Teen’s ‘Love Yes’ Gets in Touch With the Sensual and Elemental


On Valentine’s Day, Brooklyn’s Teen plays a home-turf record-release show at Union Pool, heralding their new, third album, Love Yes, which comes out on Carpark Records five days later. The Valentine’s Day anchor is unintentional, in spite of Love, Yes‘s amorous title. There is commercialized, fictionalized love, the kind that goes down smooth with chocolate and roses, and then there’s the more sublime, elemental kind. That is where Love Yes sits — or at least that’s one part if it.

“The title and the song on the album play into the idea of an awakening of the senses,” says Kristina “Teeny” Lieberson from her home in Greenpoint. “I was listening to The Sensual World a lot while I was working on these songs, and Kate Bush talks about being in touch with your senses,” she says of the great Kate’s 1989 record. New York City may be an ideal place for sensory overload, but not necessarily the best location for one to strengthen bonds with the elemental world and nature. It was out in Kentucky, where Teeny escaped for a couple of weeks after battling a bout of writer’s block, that she began experiencing this enticing connection with natural elements.

“We went through a tough period last winter trying to write, unsuccessfully. So I decided to go to Kentucky, where my mom was living,” recalls the 33-year-old, who, prior to Teen, played in various bands but is probably best known for playing keyboards with Here We Go Magic. “Almost every song I wrote came out of that two-and-a-half-week period. There is this theme to the record, really; it’s this idea of spring and new ideas. It’s really about a spring awakening. It’s funny, I live in New York and I love it, but creatively, I’m not as productive when I’m here. I need to be in nature. It’s like I need that cocoon and to be very alone. It might have something to do with growing up in a quiet part of Canada.”

They recorded the album in Nova Scotia, but the record was set in motion by the retreat to Kentucky, where Lieberson set up metaphorical shop in a log cabin and steered clear of the internet, social media, and other distractions found more prevalently in an urban setting. That might sound drastic, but the lack of cell phone service at her cabin in eastern Kentucky helped her zero in on Love Yes and the messages contained therein.

“At first it was weird — I’m the kind of person who tends to be on the phone all of the time,” she says, emphasizing all. “But it wasn’t a shock to my system; it was actually a relief to me, and I just forgot about it and was able to concentrate on writing. There were none of those obligations demanding me to pay attention. I could turn that all off and be in a different mind space.

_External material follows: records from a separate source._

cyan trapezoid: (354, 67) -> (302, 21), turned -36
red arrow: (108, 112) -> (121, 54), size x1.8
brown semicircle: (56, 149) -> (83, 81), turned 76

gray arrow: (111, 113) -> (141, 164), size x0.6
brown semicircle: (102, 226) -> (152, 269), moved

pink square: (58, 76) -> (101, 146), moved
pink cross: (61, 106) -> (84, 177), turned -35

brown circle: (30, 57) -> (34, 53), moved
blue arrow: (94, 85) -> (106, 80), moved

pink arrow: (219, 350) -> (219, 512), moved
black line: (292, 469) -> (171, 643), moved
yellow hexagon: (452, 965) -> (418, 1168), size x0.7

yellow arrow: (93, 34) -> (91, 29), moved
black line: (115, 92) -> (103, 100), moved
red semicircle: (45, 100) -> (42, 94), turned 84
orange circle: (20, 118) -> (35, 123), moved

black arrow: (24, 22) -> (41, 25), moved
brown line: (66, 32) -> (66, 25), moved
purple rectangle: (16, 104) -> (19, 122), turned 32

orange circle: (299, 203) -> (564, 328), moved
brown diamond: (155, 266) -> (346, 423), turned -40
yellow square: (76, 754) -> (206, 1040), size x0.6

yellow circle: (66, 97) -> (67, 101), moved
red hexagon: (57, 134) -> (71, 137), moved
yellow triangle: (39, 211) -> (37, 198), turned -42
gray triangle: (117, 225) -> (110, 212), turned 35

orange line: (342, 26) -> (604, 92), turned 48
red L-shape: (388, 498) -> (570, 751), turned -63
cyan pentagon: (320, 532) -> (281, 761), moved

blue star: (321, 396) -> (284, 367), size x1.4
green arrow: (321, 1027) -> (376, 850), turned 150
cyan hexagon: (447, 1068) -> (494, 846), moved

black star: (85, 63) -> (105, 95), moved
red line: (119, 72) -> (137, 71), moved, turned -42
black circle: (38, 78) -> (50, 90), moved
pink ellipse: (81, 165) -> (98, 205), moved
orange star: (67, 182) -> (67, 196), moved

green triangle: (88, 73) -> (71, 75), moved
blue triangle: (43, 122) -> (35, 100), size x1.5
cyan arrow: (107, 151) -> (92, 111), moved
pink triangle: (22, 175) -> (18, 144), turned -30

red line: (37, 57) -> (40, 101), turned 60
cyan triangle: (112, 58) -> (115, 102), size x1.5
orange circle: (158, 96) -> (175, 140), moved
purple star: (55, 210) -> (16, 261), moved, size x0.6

Who we are here in New York isn’t necessarily who we need to be to create. I think that’s true of a lot of musicians who lead urban lives.”

While bass player Boshra al-Saadi grew up in Pennsylvania, Lieberson — along with her sisters, Lizzie and Katherine, who round out Teen’s quartet — grew up in Nova Scotia. Their mother, Ellen Kearney, is a folk singer who was a Greenwich Village coffeehouse scenester in the neighborhood’s folk heyday, and who worked with artists like Maria Muldaur, and their father is the late classical composer Peter Lieberson, who was born in New York, the son of a Columbia Records president. The haunting new song “Please” is an internal conversation with parents, and though softer than some of Love Yes‘s bold numbers, it encapsulates the album’s keen, careening vocals and off-kilter electronic pop.

Although the house was filled with music, there was no forced ushering into musical careers. Music just came naturally. When it was time to go to college, Lieberson headed to Miami to attend jazz school, but it didn’t work out well: “I always hated school, especially music school. I loved jazz singing, but I didn’t feel I needed to be taught to sing in a particular way.”

Nor was there parental pressure. Neither parent pushed them to music or away from it. “My father didn’t have a ton of advice to give us,” she adds. “The main thing that he always drilled into my head was work as much as possible. He died a couple of years ago and he himself kept writing until just before the end. His main message was to keep working at it. My mom had a great work ethic, too, but her main thing was originality. My mum always insisted that you should be yourself.”

It shows on Love Yes, which Lieberson calls “a very feminine record, more so than our other records. The female experience is darker and more sensual. Lizzie’s writing is very sensual. For me, my songs are always feminist. The topics and what I write about are my experience, and my experience is being a woman in music and in the world.”

Teen plays Union Pool on February 14.